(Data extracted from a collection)
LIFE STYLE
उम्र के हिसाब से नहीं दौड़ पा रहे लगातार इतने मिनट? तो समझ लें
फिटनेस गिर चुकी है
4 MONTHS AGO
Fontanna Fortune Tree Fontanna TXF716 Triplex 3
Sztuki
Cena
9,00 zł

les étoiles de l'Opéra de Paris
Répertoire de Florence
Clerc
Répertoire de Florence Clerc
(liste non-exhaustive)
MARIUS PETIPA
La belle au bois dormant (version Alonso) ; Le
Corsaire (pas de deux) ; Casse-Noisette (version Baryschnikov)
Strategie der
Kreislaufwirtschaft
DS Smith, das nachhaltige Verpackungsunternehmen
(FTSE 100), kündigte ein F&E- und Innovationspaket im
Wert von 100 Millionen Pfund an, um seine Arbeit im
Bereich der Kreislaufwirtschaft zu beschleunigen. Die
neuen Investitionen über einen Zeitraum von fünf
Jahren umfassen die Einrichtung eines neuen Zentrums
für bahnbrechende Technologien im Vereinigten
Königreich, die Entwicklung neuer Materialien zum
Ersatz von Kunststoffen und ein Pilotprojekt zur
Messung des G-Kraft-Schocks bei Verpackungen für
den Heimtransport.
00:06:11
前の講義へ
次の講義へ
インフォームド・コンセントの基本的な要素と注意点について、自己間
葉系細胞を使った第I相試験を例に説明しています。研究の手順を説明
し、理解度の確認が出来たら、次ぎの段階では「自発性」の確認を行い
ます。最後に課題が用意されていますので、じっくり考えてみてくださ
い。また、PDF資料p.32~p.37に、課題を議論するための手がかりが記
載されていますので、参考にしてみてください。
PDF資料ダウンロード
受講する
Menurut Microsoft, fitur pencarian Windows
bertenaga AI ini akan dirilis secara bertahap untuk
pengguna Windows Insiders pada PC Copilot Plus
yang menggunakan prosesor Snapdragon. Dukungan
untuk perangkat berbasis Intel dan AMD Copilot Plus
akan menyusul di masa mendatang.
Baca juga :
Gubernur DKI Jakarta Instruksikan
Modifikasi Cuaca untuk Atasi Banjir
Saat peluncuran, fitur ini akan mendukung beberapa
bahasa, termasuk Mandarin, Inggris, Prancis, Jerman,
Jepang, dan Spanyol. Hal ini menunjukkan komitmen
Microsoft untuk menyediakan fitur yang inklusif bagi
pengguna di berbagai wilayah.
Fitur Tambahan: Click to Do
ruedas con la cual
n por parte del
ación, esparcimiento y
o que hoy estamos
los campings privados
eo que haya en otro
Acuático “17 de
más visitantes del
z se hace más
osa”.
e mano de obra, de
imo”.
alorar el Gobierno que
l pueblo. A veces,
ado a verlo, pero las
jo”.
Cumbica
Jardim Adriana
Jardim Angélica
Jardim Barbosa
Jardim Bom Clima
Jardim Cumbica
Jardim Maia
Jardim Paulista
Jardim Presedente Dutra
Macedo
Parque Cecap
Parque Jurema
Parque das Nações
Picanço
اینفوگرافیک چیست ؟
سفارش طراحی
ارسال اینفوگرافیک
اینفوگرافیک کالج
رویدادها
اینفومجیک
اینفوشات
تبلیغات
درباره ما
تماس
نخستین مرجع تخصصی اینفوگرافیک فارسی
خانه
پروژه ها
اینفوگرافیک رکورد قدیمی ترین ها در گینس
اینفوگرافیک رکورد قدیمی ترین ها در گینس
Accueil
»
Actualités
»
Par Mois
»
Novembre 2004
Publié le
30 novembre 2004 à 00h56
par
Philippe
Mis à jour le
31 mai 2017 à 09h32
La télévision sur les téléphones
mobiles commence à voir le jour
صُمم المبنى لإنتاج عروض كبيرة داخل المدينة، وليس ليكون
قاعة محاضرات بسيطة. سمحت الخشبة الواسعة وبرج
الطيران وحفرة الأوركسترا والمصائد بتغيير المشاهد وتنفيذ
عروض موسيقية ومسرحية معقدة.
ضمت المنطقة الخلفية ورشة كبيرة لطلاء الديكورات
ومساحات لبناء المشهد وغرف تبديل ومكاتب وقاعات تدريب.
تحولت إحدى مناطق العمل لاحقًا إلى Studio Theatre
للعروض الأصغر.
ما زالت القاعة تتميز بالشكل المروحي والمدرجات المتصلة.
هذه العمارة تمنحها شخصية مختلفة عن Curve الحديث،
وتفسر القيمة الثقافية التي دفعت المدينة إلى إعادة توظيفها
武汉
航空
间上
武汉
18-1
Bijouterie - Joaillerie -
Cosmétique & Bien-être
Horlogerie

Directions - Retype every line up to and including the one that contains "Königreich, die Entwicklung", beginning at the first line of the records, with no edits.

Response -
LIFE STYLE
उम्र के हिसाब से नहीं दौड़ पा रहे लगातार इतने मिनट? तो समझ लें
फिटनेस गिर चुकी है
4 MONTHS AGO
Fontanna Fortune Tree Fontanna TXF716 Triplex 3
Sztuki
Cena
9,00 zł

les étoiles de l'Opéra de Paris
Répertoire de Florence
Clerc
Répertoire de Florence Clerc
(liste non-exhaustive)
MARIUS PETIPA
La belle au bois dormant (version Alonso) ; Le
Corsaire (pas de deux) ; Casse-Noisette (version Baryschnikov)
Strategie der
Kreislaufwirtschaft
DS Smith, das nachhaltige Verpackungsunternehmen
(FTSE 100), kündigte ein F&E- und Innovationspaket im
Wert von 100 Millionen Pfund an, um seine Arbeit im
Bereich der Kreislaufwirtschaft zu beschleunigen. Die
neuen Investitionen über einen Zeitraum von fünf
Jahren umfassen die Einrichtung eines neuen Zentrums
für bahnbrechende Technologien im Vereinigten
Königreich, die Entwicklung neuer Materialien zum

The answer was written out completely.